Before I left the hotel, Warwick the Brit told me: “Here anything can happen. If somebody came to me and said, ‘There are goats flying over the hotel,’ I’d ask him, ‘How many?’”
***
Back at home I sit down to read what’s new in the world, and here it is:
Over five hundred Egyptian supporters of the Muslim Brotherhood movement were killed by the Egyptian government security forces; Brotherhood activists set forty Coptic churches and buildings on fire.
The United Nations Secretary General is presently in the Middle East urging peace and stability.
Sounds great, doesn’t it? Well, there’s one catch. The UN man is not in Egypt; he’s in Israel. Thousands upon thousands die these days in the Middle East, but the UN is busy with Israel. You have to be a Norwegian or a German NGO to think that this makes perfect sense.
Gate Sixteen
Cats, the UN and the Chosen Golden.
WHEN HUMANS FAIL ME, I THINK IT’S TIME I MAKE FURTHER ACQUAINTANCE with my cats.
I go to my garden, but when they see me they run away. They don’t want me, I figure, and I think of a scheme to get KAS to make them love me. I think of a KAS dance but then I would need an infusion of 200,000 shekels. Perhaps I should call Suhrkamp in Berlin; they are my publishers an
d they should wire-transfer the money for such a great cause. But then I think: Why not try treating the cats with the same respect with which I treated the Hashemite lady?
I wish I had some bones here, but I don’t.
Milk. That’s what I have. I go inside the house, take a soup plate, pour milk into it and put it outside.
It’s kosher milk, and I hope the cats will be okay with it.
I walk back inside the house and watch.
One cat comes to drink, and she finishes the milk in a minute.
Must have been starving, thirsty, or both.
I give her more.
Another cat wanders in. This one is bigger and stronger.
The first cat, still hungry or thirsty, waits for the stronger one to let her have more, but the stronger doesn’t.
The plate is clean again.
I fill the plate once more.
The strong cat gets the first shot, then moves a step back and the first cat tries her luck. She succeeds for four or five licks, until the stronger cat approaches the plate.
The plate is empty again and I fill it up again.
The stronger cat now lets the first cat drink together with her.
They go on like this for another minute and then the stronger cat takes away permission and the weaker cat moves away.

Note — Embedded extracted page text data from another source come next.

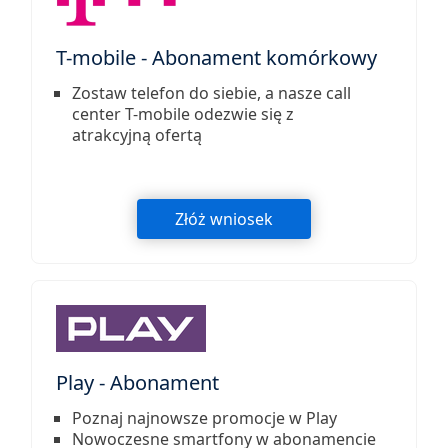
T-mobile - Abonament komórkowy
Zostaw telefon do siebie, a nasze call
center T-mobile odezwie się z
atrakcyjną ofertą
Złóż wniosek
Play - Abonament
Poznaj najnowsze promocje w Play
Nowoczesne smartfony w abonamencie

The stronger cat enjoys the plate by herself but then moves away a bit.
Weaker cat comes back.
I watch the cats, creatures I’m just getting to know, and think: cats are street smart, especially these stray cats, and they know the rules of nature better than I. The rule they have here, as far I can see, is this: Might makes Right. Are humans the same or are they different? The UN Secretary General, who is now in this land, represents a collective human body that decides, at times, to enforce sanctions against a country of their choice or even authorize an invasion of such a country. Practically, such decisions are voted on in the UN’s Security Council, which means the members who make up this council. Who are they? Well, the members of this council change, except for the most important of them, the permanent members who have veto power. They are China, France, Russia, the UK, and the USA. How did they get there? They are the victors of WWII. So what? Well, Might makes Right. As with the cats outside.